Notes of a Native Daughter
Testifying in Theological Education
Bearing witness to more liberating futures in theological education
In Notes of a Native Daughter, Keri Day testifies to structural inequalities and broken promises of inclusion through the eyes of a black woman who experiences herself as both stranger and friend to prevailing models of theological education. Inviting the reader into her religious world—a world that is African American and, more specifically, Afro-Pentecostal—she not only uncovers the colonial impulses of theological education in the United States but also proposes that the lived religious practices and commitments of progressive Afro-Pentecostal communities can help the theological academy decolonize and reenvision multiple futures.
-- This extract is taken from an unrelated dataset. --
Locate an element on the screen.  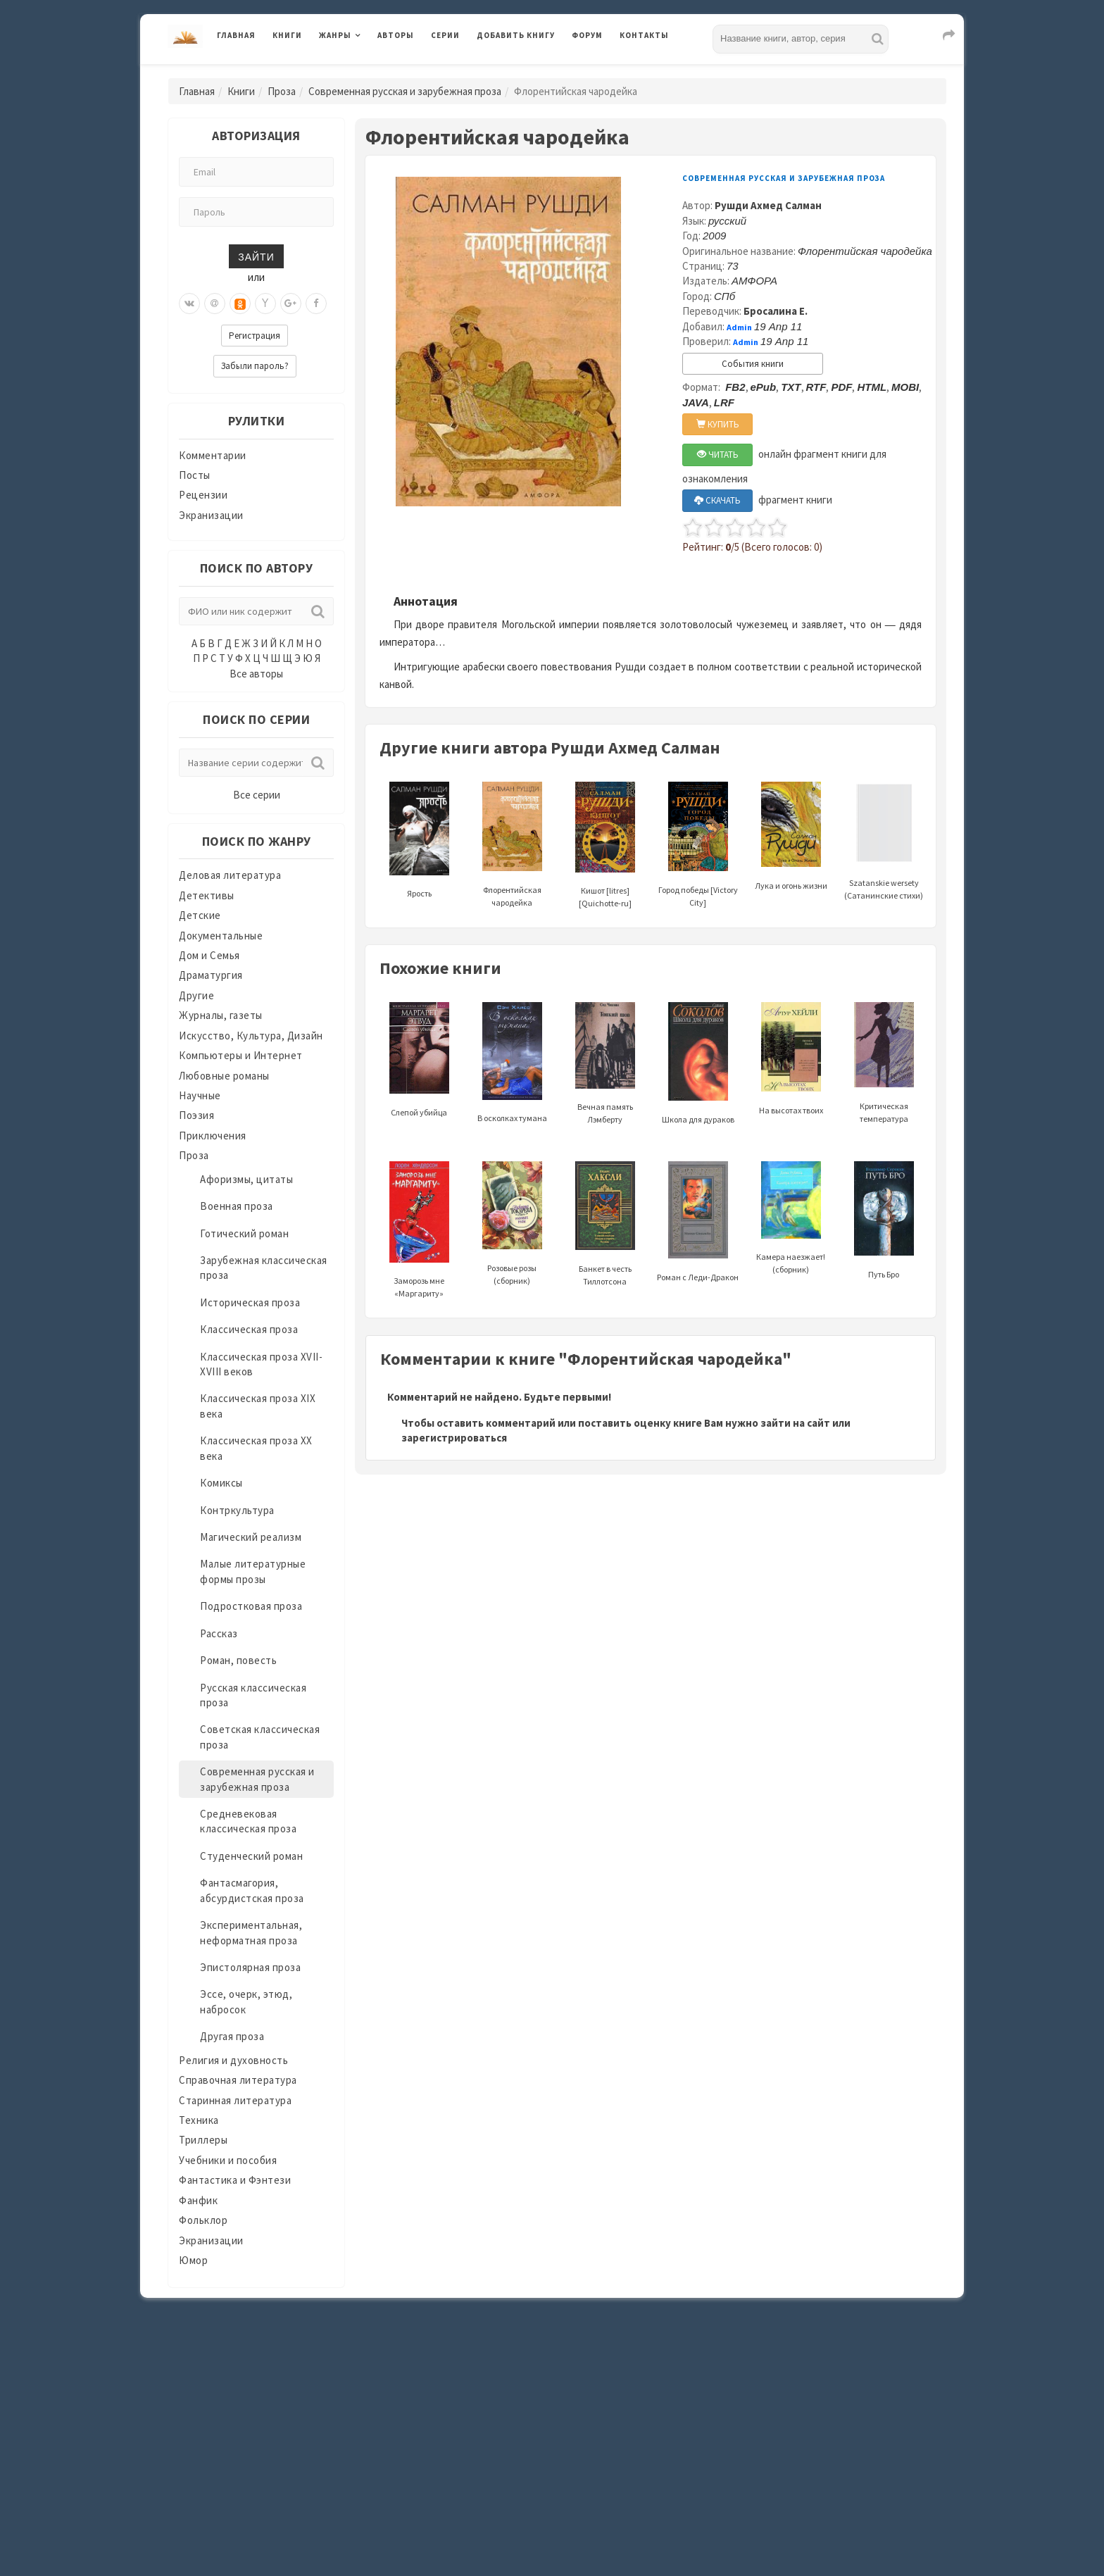
Другие is located at coordinates (196, 995).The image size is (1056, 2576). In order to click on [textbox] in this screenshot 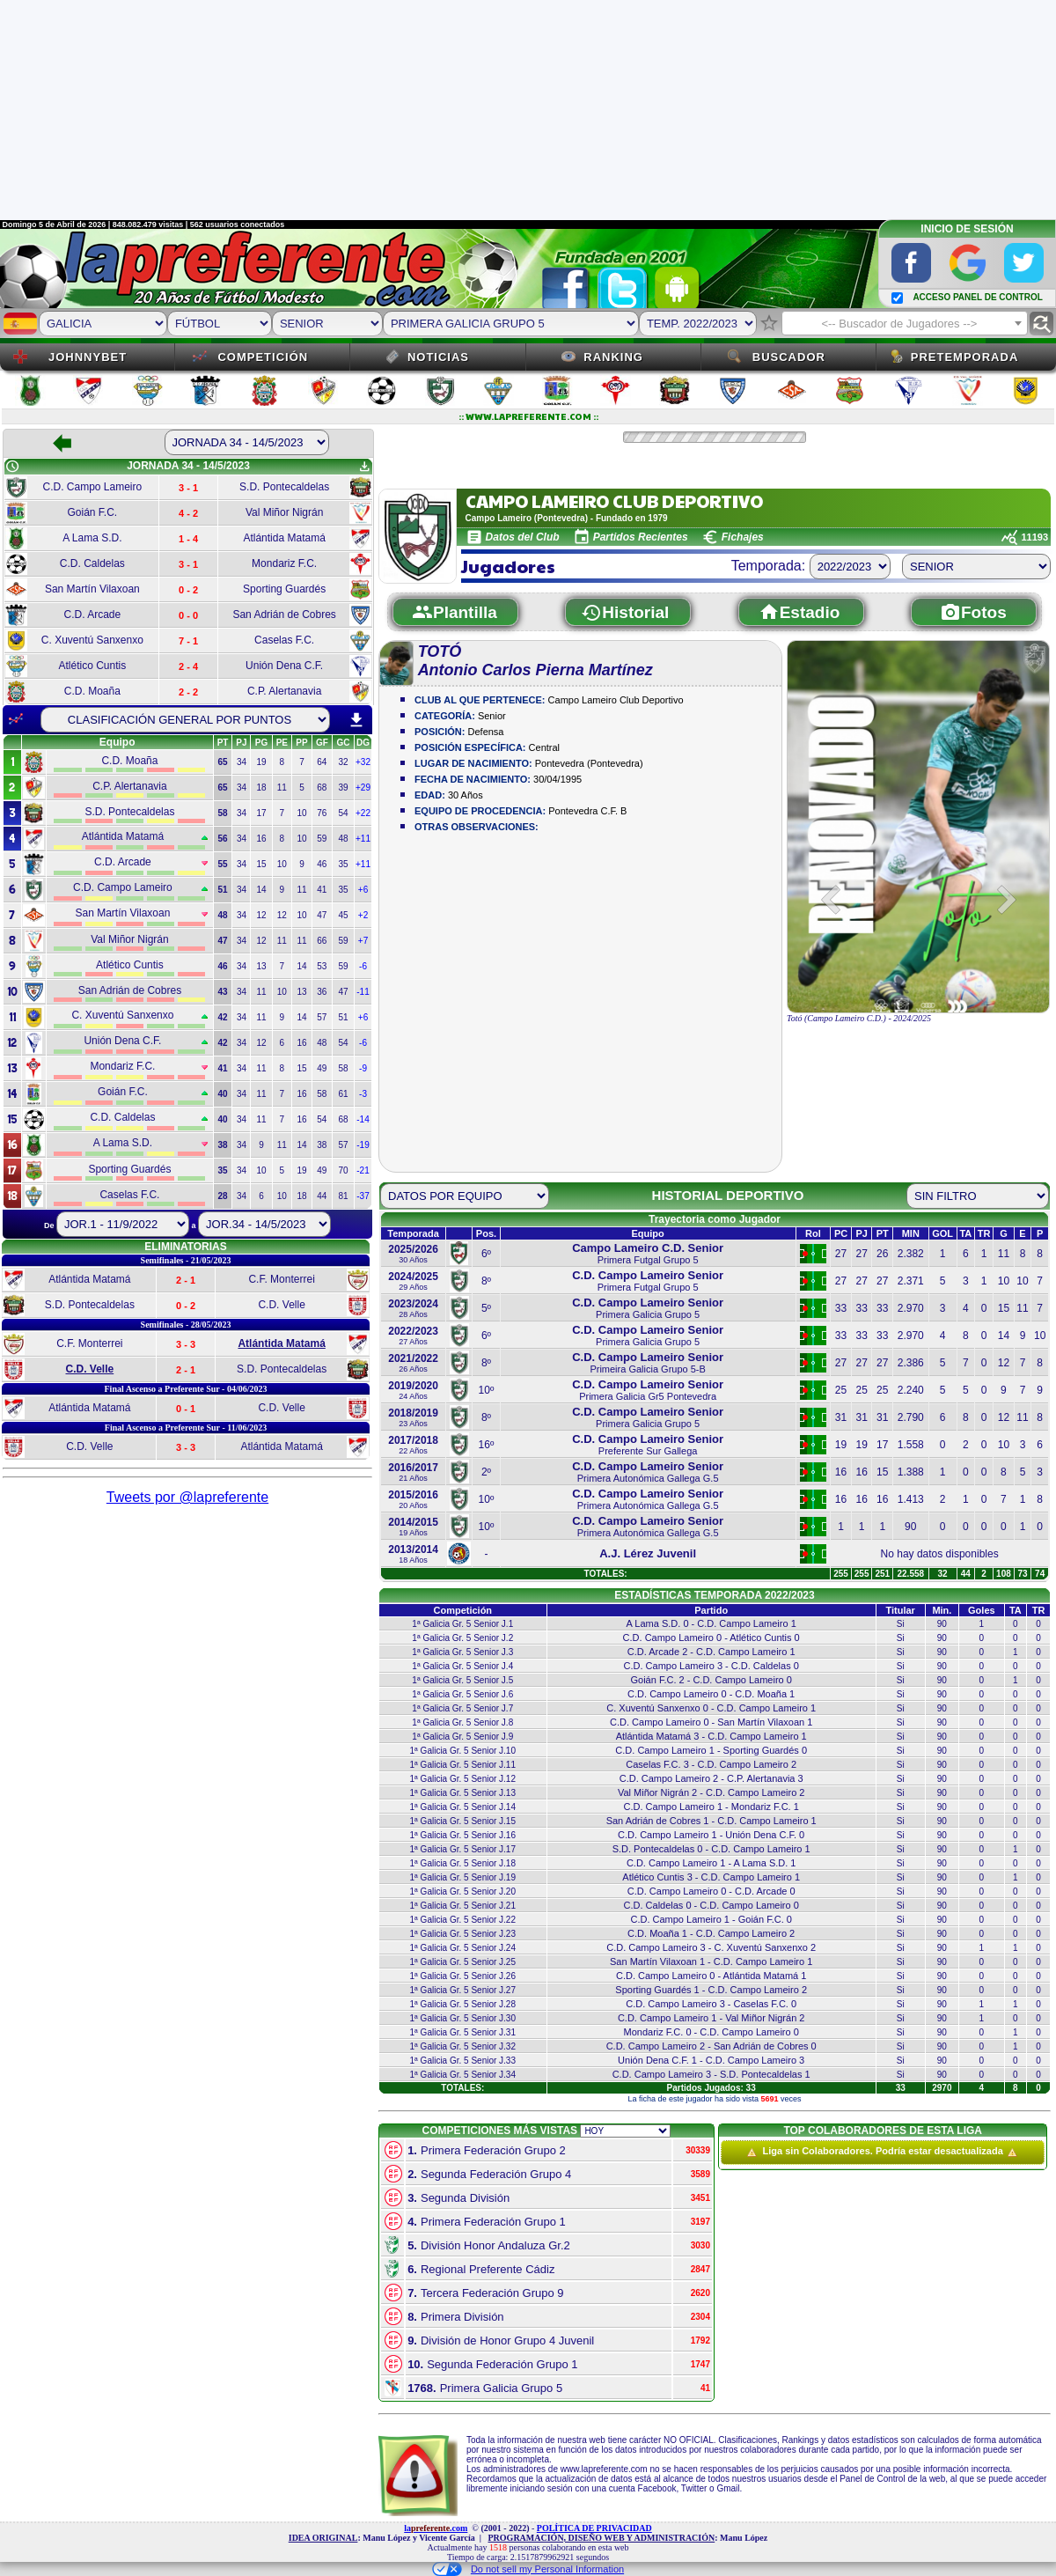, I will do `click(904, 324)`.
Deliberately speaking in the testimonial form—rather than the more conventional mode of philosophical argument—Day bears witness to the truth revealed in her and others’ lived experience in a voice that is unapologetically visceral, emotive, demonstrative, and, ultimately, communal. With prophetic insight, she addresses this moment when the fastest-growing group of students and teachers are charismatic and neo-Pentecostal people of color for whom theological education is currently a site of both hope and harm. Calling for repentance, she provides a redemptive narrative for moving forward into a diverse future that can be truly liberating only when it allows itself to be formed by its people and the Spirit moving in them.